The European Commission has launched an in-depth investigation into Google’s $2.1bn bid for fitness tracking company Fitbit, citing fears that the takeover could harm competition in online advertising markets.
The investigation will also examine whether a merger of the two companies’ databases and systems would have an effect on the development of Europe’s digital healthcare sector, and whether Google would have the capacity and incentive to reduce the Android operating system’s interoperability with rival wearables in order to privilege Fitbit.
Margrethe Vestager, the executive vice-president responsible for competition policy, said the investigation “aims to ensure that control by Google over data collected through wearable devices as a result of the transaction does not distort competition”.

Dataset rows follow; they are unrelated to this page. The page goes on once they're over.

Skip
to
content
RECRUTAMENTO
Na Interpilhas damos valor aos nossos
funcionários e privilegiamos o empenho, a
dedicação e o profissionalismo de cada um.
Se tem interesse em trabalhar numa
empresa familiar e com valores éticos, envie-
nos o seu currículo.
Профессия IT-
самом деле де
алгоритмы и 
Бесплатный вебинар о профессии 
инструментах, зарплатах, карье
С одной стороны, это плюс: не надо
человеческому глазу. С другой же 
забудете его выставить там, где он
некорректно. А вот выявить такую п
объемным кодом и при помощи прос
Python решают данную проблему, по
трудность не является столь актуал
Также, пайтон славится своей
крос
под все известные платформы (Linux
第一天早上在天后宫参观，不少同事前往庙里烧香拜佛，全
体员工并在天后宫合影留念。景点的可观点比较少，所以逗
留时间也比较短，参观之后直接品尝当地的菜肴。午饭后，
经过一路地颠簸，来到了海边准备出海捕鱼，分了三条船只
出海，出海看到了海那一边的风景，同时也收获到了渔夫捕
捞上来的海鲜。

The commission said that it had concerns that Google would use Fitbit’s data to improve the personalisation of advertisements that it serves on its search engine and other pages. This would make it more difficult for rivals to compete and ultimately lead to “higher prices and . . . less choice” for advertisers and publishers.

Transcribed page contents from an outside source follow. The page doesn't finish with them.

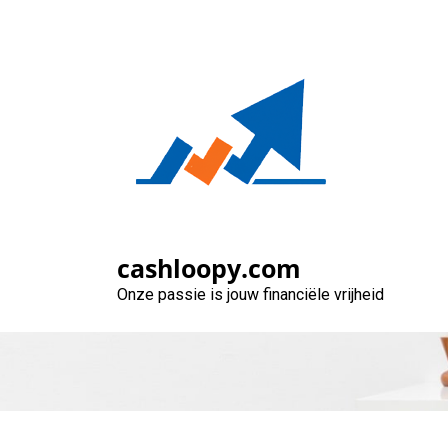
Naar
de
inhoud
gaan
Vergelijk Versc
cashloopy.com
Onze passie is jouw financiële vrijheid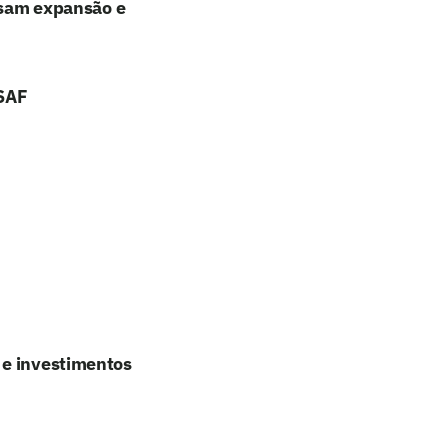
lisam expansão e
 SAF
 e investimentos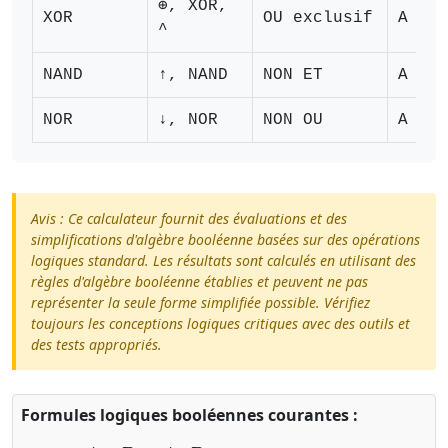
⊕, XOR,
XOR
OU exclusif
A ⊕ B
^
NAND
↑, NAND
NON ET
A ↑ B
NOR
↓, NOR
NON OU
A ↓ B
Avis : Ce calculateur fournit des évaluations et des
simplifications d'algèbre booléenne basées sur des opérations
logiques standard. Les résultats sont calculés en utilisant des
règles d'algèbre booléenne établies et peuvent ne pas
représenter la seule forme simplifiée possible. Vérifiez
toujours les conceptions logiques critiques avec des outils et
des tests appropriés.
Formules logiques booléennes courantes :
A
∧
B
=
A
⋅
B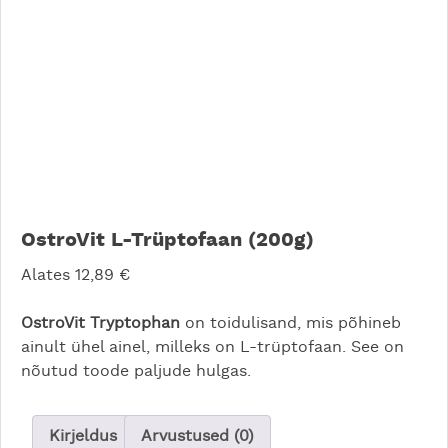
OstroVit L-Trüptofaan (200g)
Alates
12,89
€
OstroVit Tryptophan
on toidulisand, mis põhineb
ainult ühel ainel, milleks on L-trüptofaan. See on
nõutud toode paljude hulgas.
Kirjeldus
Arvustused (0)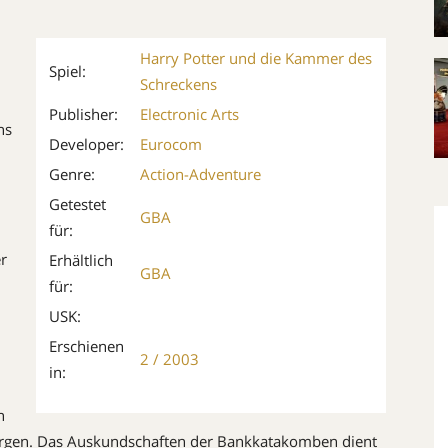
Harry Potter und die Kammer des
Spiel:
Schreckens
Publisher:
Electronic Arts
ns
Developer:
Eurocom
Genre:
Action-Adventure
.
Getestet
GBA
für:
er
Erhältlich
GBA
für:
USK:
Erschienen
2 / 2003
in:
n
orgen. Das Auskundschaften der Bankkatakomben dient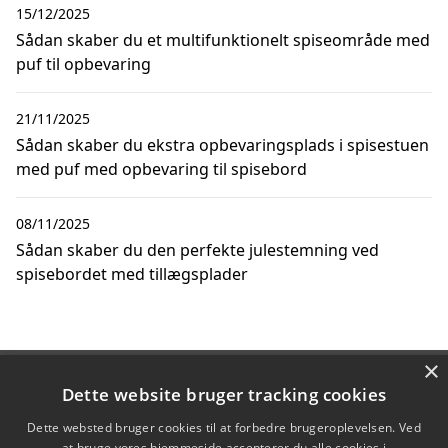
15/12/2025
Sådan skaber du et multifunktionelt spiseområde med
puf til opbevaring
21/11/2025
Sådan skaber du ekstra opbevaringsplads i spisestuen
med puf med opbevaring til spisebord
08/11/2025
Sådan skaber du den perfekte julestemning ved
spisebordet med tillægsplader
×
Copyright 2026 - Pilanto Aps
Dette website bruger tracking cookies
Forside
Om / kontakt
Blog
Betingelser
Dette websted bruger cookies til at forbedre brugeroplevelsen. Ved
at bruge vores hjemmeside accepterer du alle cookies i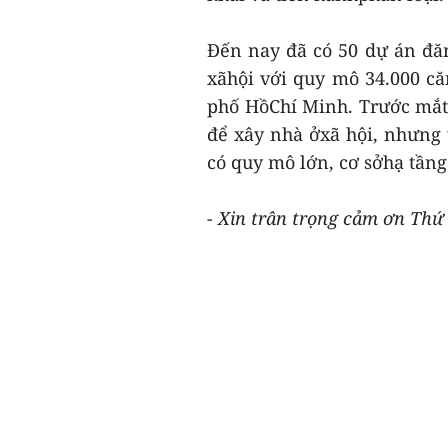
Đến nay đã có 50 dự án đă
xãhội với quy mô 34.000 căn
phố HồChí Minh. Trước mắt,
để xây nhà ởxã hội, nhưng
có quy mô lớn, cơ sởhạ tầng
- Xin trân trọng cảm ơn Thứ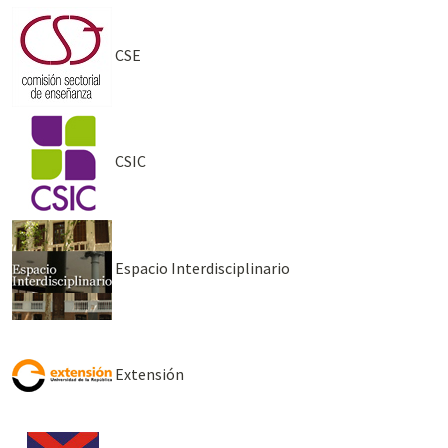
CSE
CSIC
Espacio Interdisciplinario
Extensión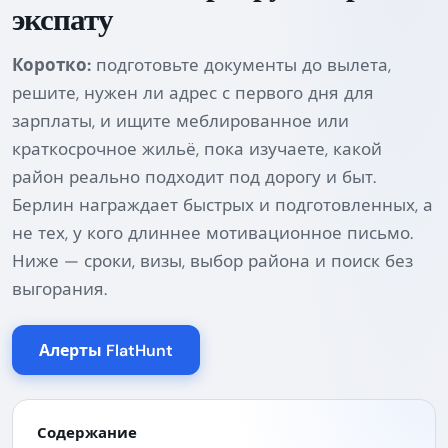
экспату
Коротко:
подготовьте документы до вылета,
решите, нужен ли адрес с первого дня для
зарплаты, и ищите меблированное или
краткосрочное жильё, пока изучаете, какой
район реально подходит под дорогу и быт.
Берлин награждает быстрых и подготовленных, а
не тех, у кого длиннее мотивационное письмо.
Ниже — сроки, визы, выбор района и поиск без
выгорания.
Алерты FlatHunt
Содержание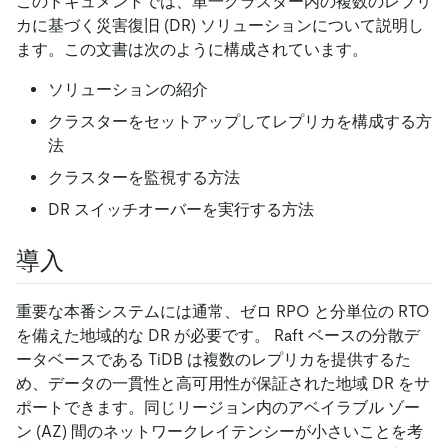
このドキュメントでは、単一クラスター内の複数のレプリ
カに基づく災害復旧 (DR) ソリューションについて説明し
ます。この文書は次のように構成されています。
ソリューションの紹介
クラスターをセットアップしてレプリカを構成する方
法
クラスターを監視する方法
DR スイッチオーバーを実行する方法
導入
重要な本番システムには通常、ゼロ RPO と分単位の RTO
を備えた地域的な DR が必要です。 Raft ベースの分散デ
ータベースである TiDB は複数のレプリカを提供するた
め、データの一貫性と高可用性が保証された地域 DR をサ
ポートできます。同じリージョン内のアベイラブル ゾー
ン (AZ) 間のネットワークレイテンシーが小さいことを考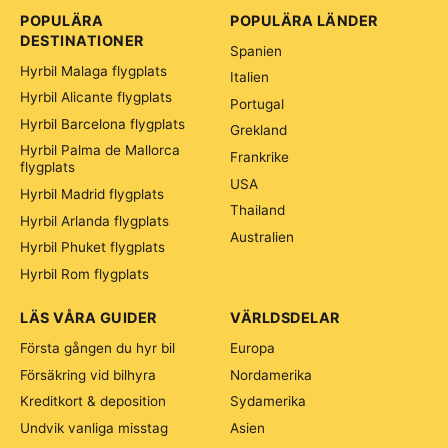
POPULÄRA
POPULÄRA LÄNDER
DESTINATIONER
Spanien
Hyrbil Malaga flygplats
Italien
Hyrbil Alicante flygplats
Portugal
Hyrbil Barcelona flygplats
Grekland
Hyrbil Palma de Mallorca
Frankrike
flygplats
USA
Hyrbil Madrid flygplats
Thailand
Hyrbil Arlanda flygplats
Australien
Hyrbil Phuket flygplats
Hyrbil Rom flygplats
LÄS VÅRA GUIDER
VÄRLDSDELAR
Första gången du hyr bil
Europa
Försäkring vid bilhyra
Nordamerika
Kreditkort & deposition
Sydamerika
Undvik vanliga misstag
Asien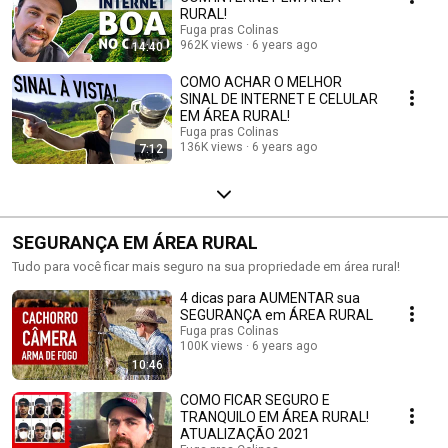
RURAL!
Fuga pras Colinas
962K views
6 years ago
14:40
COMO ACHAR O MELHOR
SINAL DE INTERNET E CELULAR
EM ÁREA RURAL!
Fuga pras Colinas
136K views
6 years ago
7:12
SEGURANÇA EM ÁREA RURAL
Tudo para você ficar mais seguro na sua propriedade em área rural!
4 dicas para AUMENTAR sua
SEGURANÇA em ÁREA RURAL
Fuga pras Colinas
100K views
6 years ago
10:46
COMO FICAR SEGURO E
TRANQUILO EM ÁREA RURAL!
ATUALIZAÇÃO 2021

Rick Osterloh, Google’s senior vice-president for devices and services, said in a blog post that the deal was “about devices, not data”, adding that the company had been clear from the start that Fitbit health and wellness data would not be used for Google ads and that Fitbit users would be able to “review, move or delete their data”. He also said that there was “vibrant competition” in the wearables space.

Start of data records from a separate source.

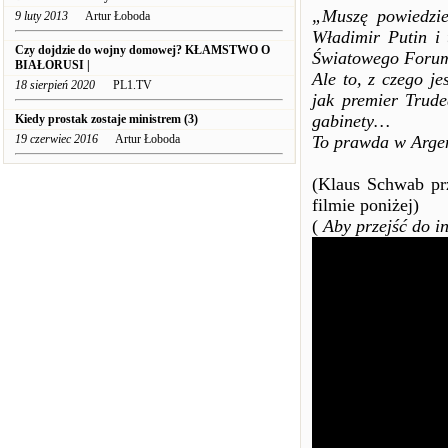
„Muszę powiedzie
9 luty 2013
Artur Łoboda
Władimir Putin i 
Czy dojdzie do wojny domowej?
KŁAMSTWO O
Światowego Foru
BIAŁORUSI |
Ale to, z czego j
18 sierpień 2020
PL1.TV
jak premier Trude
gabinety…
Kiedy prostak zostaje ministrem (3)
19 czerwiec 2016
Artur Łoboda
To prawda w Argen
(Klaus Schwab pr
filmie poniżej)
(
Aby przejść do in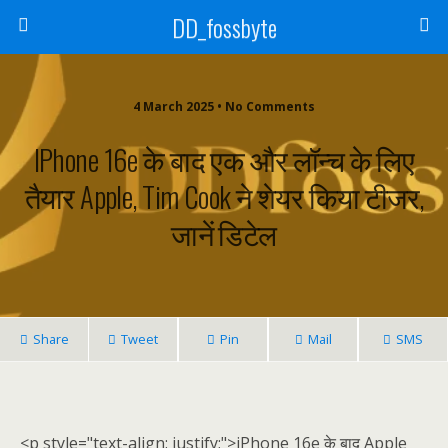
DD_fossbyte
4 March 2025 • No Comments
IPhone 16e के बाद एक और लॉन्च के लिए
तैयार Apple, Tim Cook ने शेयर किया टीजर,
जानें डिटेल
Share
Tweet
Pin
Mail
SMS
<p style="text-align: justify;">iPhone 16e के बाद Apple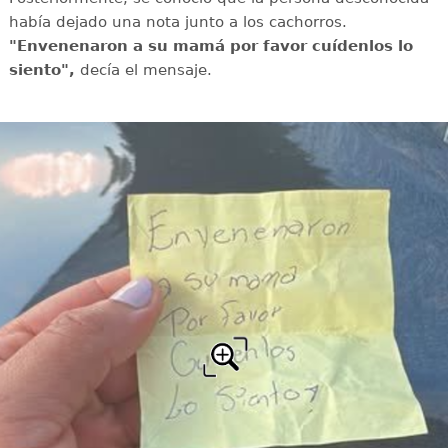
había dejado una nota junto a los cachorros.
"Envenenaron a su mamá por favor cuídenlos lo
siento",
decía el mensaje.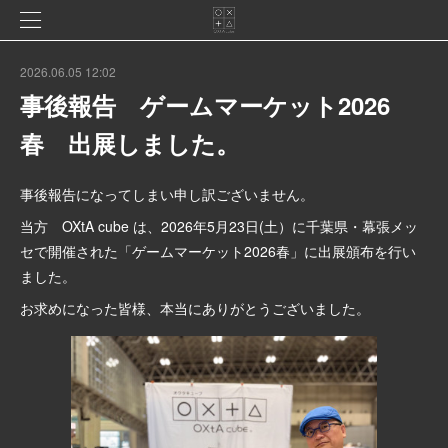
2026.06.05 12:02
事後報告 ゲームマーケット2026
春 出展しました。
事後報告になってしまい申し訳ございません。
当方 OXtA cube は、2026年5月23日(土）に千葉県・幕張メッ
セで開催された「ゲームマーケット2026春」に出展頒布を行い
ました。
お求めになった皆様、本当にありがとうございました。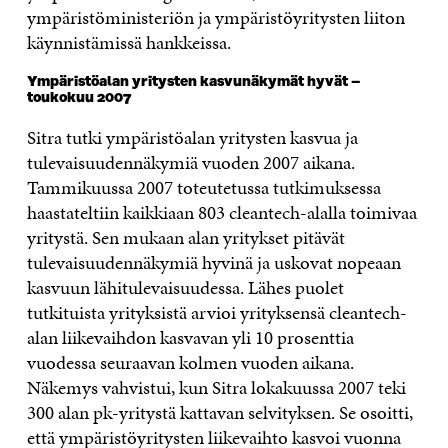
ympäristöministeriön ja ympäristöyritysten liiton
käynnistämissä hankkeissa.
Ympäristöalan yritysten kasvunäkymät hyvät –
toukokuu 2007
Sitra tutki ympäristöalan yritysten kasvua ja
tulevaisuudennäkymiä vuoden 2007 aikana.
Tammikuussa 2007 toteutetussa tutkimuksessa
haastateltiin kaikkiaan 803 cleantech-alalla toimivaa
yritystä. Sen mukaan alan yritykset pitävät
tulevaisuudennäkymiä hyvinä ja uskovat nopeaan
kasvuun lähitulevaisuudessa. Lähes puolet
tutkituista yrityksistä arvioi yrityksensä cleantech-
alan liikevaihdon kasvavan yli 10 prosenttia
vuodessa seuraavan kolmen vuoden aikana.
Näkemys vahvistui, kun Sitra lokakuussa 2007 teki
300 alan pk-yritystä kattavan selvityksen. Se osoitti,
että ympäristöyritysten liikevaihto kasvoi vuonna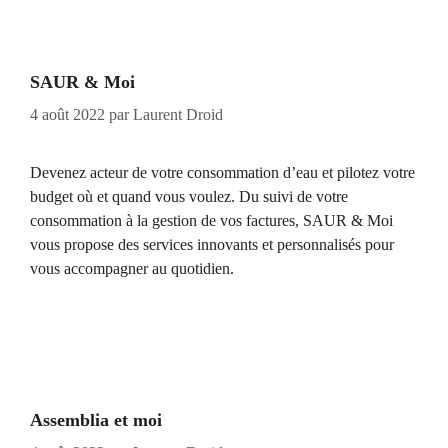
SAUR & Moi
4 août 2022
par
Laurent Droid
Devenez acteur de votre consommation d’eau et pilotez votre
budget où et quand vous voulez. Du suivi de votre
consommation à la gestion de vos factures, SAUR & Moi
vous propose des services innovants et personnalisés pour
vous accompagner au quotidien.
Assemblia et moi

Google pledged last month not to use Ftibit’s data to improve its ad targeting. However, the commission said that the commitment to create a virtual data silo would not cover all the information to which Google would gain access and which could be used for advertising.
The Australian Competition and Consumer Commission is also conducting an investigation into whether the merger would have an impact on competition in health and ad tech markets, with its decision due to be announced later this month.